Les dessous de Québec solidaire

Sous l’œil bienveillant de « Big Mike »

16 novembre 2008 · 11 commentaires

Des tables pliantes dans des pièces vides aux murs blancs, des chaises dépareillées et assez peu confortables, un micro-onde, un grille pain et plein d’ordinateurs : c’est l’allure générale d’un local électoral. Quelques coupures de journaux sont piquées au mur : entre autres, une « une » du Journal de Montréal représentant « Big Mike » un prisonnier qui, trop gros pour sa cellule, a été sorti de la prison dans laquelle il ne pouvait vivre à l’aise. Cette une complètement absurde est devenu le running gag et « Big Mike » est maintenant proposé dans toutes nos activités : sorties médiatiques, repas, recherche de candidats…

De mon côté, je ne vois pas grand chose d’autre de la campagne que cette grande table et ceux et celles qui travaillent autour. On ne fait pas beaucoup le ménage. Des militant-es amis font de la bouffe pour tout le monde, je mange mieux en campagne que dans la « vraie vie », moins de poutine, plus de légumes.
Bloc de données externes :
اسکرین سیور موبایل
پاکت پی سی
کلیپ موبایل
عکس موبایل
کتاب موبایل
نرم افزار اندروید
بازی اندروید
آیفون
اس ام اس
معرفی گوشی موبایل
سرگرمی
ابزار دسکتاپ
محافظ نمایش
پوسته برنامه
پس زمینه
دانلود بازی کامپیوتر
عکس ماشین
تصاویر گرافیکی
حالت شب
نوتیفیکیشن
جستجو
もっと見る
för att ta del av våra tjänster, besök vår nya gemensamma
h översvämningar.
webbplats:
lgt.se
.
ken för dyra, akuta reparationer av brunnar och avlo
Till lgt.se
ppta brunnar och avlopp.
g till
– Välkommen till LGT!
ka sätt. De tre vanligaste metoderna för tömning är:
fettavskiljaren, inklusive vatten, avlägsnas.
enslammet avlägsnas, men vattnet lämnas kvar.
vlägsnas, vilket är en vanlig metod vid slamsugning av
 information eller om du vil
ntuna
On boit du café et du maté à longueur de journée, comme ces dernières s’étendent sur quinze heures, ça devient nécessaire.
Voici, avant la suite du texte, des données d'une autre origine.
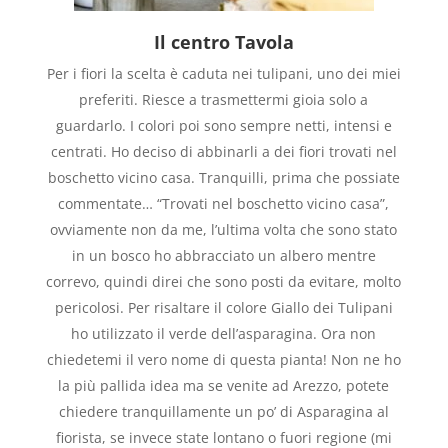
Il centro Tavola
Per i fiori la scelta è caduta nei tulipani, uno dei miei
preferiti. Riesce a trasmettermi gioia solo a
guardarlo. I colori poi sono sempre netti, intensi e
centrati. Ho deciso di abbinarli a dei fiori trovati nel
boschetto vicino casa. Tranquilli, prima che possiate
commentate… “Trovati nel boschetto vicino casa”,
ovviamente non da me, l’ultima volta che sono stato
in un bosco ho abbracciato un albero mentre
correvo, quindi direi che sono posti da evitare, molto
pericolosi. Per risaltare il colore Giallo dei Tulipani
ho utilizzato il verde dell’asparagina. Ora non
chiedetemi il vero nome di questa pianta! Non ne ho
la più pallida idea ma se venite ad Arezzo, potete
chiedere tranquillamente un po’ di Asparagina al
fiorista, se invece state lontano o fuori regione (mi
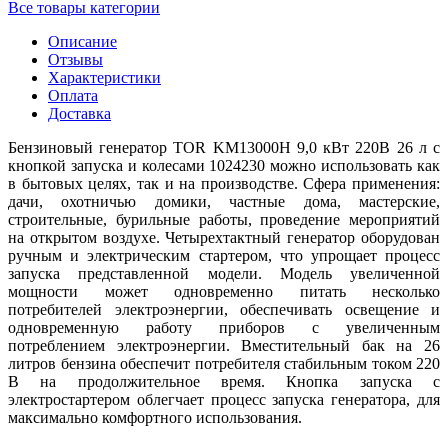
Все товары категории
Описание
Отзывы
Характеристики
Оплата
Доставка
Бензиновый генератор TOR KM13000H 9,0 кВт 220В 26 л с
кнопкой запуска и колесами 1024230 можно использовать как
в бытовых целях, так и на производстве. Сфера применения:
дачи, охотничью домики, частные дома, мастерские,
строительные, бурильные работы, проведение мероприятий
на открытом воздухе. Четырехтактный генератор оборудован
ручным и электрическим стартером, что упрощает процесс
запуска представленной модели. Модель увеличенной
мощности может одновременно питать несколько
потребителей электроэнергии, обеспечивать освещение и
одновременную работу приборов с увеличенным
потреблением электроэнергии. Вместительный бак на 26
литров бензина обеспечит потребителя стабильным током 220
В на продолжительное время. Кнопка запуска с
электростартером облегчает процесс запуска генератора, для
максимально комфортного использования.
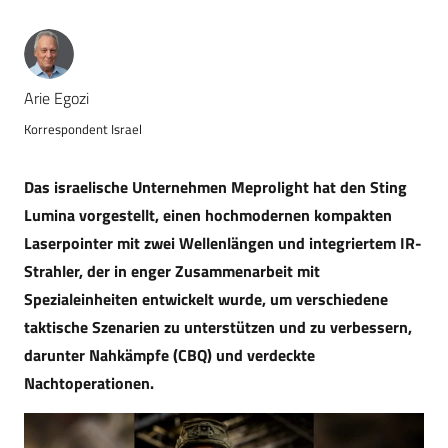
Arie Egozi
Korrespondent Israel
Das israelische Unternehmen Meprolight hat den Sting
Lumina vorgestellt, einen hochmodernen kompakten
Laserpointer mit zwei Wellenlängen und integriertem IR-
Strahler, der in enger Zusammenarbeit mit
Spezialeinheiten entwickelt wurde, um verschiedene
taktische Szenarien zu unterstützen und zu verbessern,
darunter Nahkämpfe (CBQ) und verdeckte
Nachtoperationen.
Sonneries de téléphones variées, vibration des cellulaires sur une table, discussions nombreuse et diversifiées (ici des calculs économiques, là des militant-es qui convainquent des indécis), rires, très peu d’engueulades… Bref, le son du local n’est pas paisible, mais il n’est pas désagréable non plus. Parfois, la nuit tombée quand il ne reste plus que les comms, on met même de la musique. Et, contrairement à ce que croiraient certains, ce ne sont pas des hymnes staliniens.

Étrangement, j’ai tendance à croire que « Big Mike » ne s’ennuie pas trop à nous regarder… au moins, ça doit être moins plate qu’en taule.